Is using JWT the right decision for my app?

Question

I'm making a rather straightforward angular app that requires a couple different levels of authentication and I came across JSON web tokens as a way to implement this.

I've read several places to make the lifetime of tokens really short to improve security but, what if the user is still logged in and actively accessing the site when their token expires?

I guess I could also add some sort of refresh token along with the access token, but would that be too much work than necessary?

I guess I'm just wondering how widely adopted JWT is and if using some stateful authentication method would be better for my app. How do other popular sites deal with this issue of token expiration?

Answer 1

JWTs are indeed very popular, but that doesn't mean they are the best tool for any job. First there were plain stateful websites that wanted to maintain user sessions. They used cookies to store a session id, and all was well. Then APIs became a thing, and the problem was that cookies are only sent to their origin. Javascript can read a cookie if it is not set as httpOnly, but if it is a sesaion id, it will still be of no use on a different api. So something stateless is needed, something that is valid by itself, and that's where a token like a JWT can help, as it is accessed by javacript and can be sent anywhere. However, the cost of this is some security - primarily, cross-site scripting (xss) can be used to steal a token, while it is not possible with an httpOnly cookie.

If your client application (javascript) only talks to its own origin (there is no need for communication with apis on different domains) then you can (and actually should) store authentication info in an httpOnly cookie. But that can still be a JWT if you want your server application to be stateless. If it is stateful anyway, thenthere is not much point in using a JWT, you could just use a session id and that would be more secure.
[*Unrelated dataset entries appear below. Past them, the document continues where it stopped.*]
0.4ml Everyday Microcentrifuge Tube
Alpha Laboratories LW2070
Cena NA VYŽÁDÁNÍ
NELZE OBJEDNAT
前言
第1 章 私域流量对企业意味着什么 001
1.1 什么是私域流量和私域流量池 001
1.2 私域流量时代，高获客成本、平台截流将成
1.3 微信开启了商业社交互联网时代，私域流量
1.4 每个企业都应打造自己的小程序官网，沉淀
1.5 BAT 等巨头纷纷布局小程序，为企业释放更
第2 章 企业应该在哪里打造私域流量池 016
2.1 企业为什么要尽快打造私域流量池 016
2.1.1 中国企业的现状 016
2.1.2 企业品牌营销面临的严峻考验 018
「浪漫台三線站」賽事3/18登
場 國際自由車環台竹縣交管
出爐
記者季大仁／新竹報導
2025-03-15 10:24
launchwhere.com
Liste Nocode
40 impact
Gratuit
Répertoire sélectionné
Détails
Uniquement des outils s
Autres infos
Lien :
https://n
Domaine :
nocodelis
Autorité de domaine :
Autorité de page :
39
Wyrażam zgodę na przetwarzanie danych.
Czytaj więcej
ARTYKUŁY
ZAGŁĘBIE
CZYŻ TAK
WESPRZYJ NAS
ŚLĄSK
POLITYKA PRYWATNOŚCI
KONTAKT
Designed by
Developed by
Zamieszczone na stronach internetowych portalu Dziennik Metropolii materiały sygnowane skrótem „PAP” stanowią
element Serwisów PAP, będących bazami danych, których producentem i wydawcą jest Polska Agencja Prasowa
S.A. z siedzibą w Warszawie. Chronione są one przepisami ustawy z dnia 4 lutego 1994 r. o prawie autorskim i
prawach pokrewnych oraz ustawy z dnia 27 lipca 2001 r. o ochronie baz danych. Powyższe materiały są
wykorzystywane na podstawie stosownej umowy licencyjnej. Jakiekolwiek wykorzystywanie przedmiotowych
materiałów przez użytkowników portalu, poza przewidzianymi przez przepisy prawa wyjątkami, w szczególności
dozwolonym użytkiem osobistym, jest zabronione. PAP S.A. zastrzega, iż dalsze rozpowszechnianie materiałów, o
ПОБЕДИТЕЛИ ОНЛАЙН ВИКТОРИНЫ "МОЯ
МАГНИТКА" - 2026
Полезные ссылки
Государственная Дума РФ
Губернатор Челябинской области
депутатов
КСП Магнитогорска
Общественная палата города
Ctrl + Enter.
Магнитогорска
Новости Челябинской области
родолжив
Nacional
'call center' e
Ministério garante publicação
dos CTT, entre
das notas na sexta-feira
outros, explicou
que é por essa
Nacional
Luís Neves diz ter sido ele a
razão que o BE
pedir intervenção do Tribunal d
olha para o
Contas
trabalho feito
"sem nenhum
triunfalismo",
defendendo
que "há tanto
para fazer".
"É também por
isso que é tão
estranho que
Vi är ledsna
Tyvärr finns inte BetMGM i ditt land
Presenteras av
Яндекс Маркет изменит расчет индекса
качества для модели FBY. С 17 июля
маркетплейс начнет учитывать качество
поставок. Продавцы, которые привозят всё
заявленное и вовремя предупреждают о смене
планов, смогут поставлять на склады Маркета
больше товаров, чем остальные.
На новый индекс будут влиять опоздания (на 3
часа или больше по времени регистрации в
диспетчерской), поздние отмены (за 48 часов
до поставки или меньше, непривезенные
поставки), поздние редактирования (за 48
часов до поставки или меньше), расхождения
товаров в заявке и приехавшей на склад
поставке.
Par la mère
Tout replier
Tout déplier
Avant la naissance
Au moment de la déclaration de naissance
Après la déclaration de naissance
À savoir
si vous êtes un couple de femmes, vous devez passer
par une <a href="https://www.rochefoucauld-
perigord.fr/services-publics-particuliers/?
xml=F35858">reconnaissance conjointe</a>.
If you want stateless though, JWT is a good option as it is widely supported and a standard way to store such info on the client. In a well-known implementation it's typically relatively secure too, so as usual, don't roll your own, otherwise you have to face challenges like properly signing tokens, verifying signatures, avoiding replay attacks and so on. It's more difficult than it may first seem.

Token lifetime should be set based on your business case and the associated risk. It's always a balance, and ultimately your decision. It should be the shortest that works for your product, be it pretty much whatever. You just need to be aware that a compromised token can be used by an attacker until expiry and set it accordingly.

A refresh token only makes sense if it is stored differently. If it's your javascript storing and accessing the refresh token too, there is no point, it will be compromised the same way. However, you could do something like a login service or endpoint that creates a long-lived refresh token, stores it in a httpOnly cookie, and creates a short-lived JWT for actual use. Whenever the JWT expires, your javascript can go the the login endpoint and get another JWT with the cookie until the refresh token expires too. This would make sense, because an attacker could only access short-lived JWTs via XSS, and the refresh token would be a little more secure. But this way, it is slowly evolving into a single sign-on-ish thing, for which you should (again) use a standard algorithm and implementation, like for example OpenID Connect, which has free implementations too.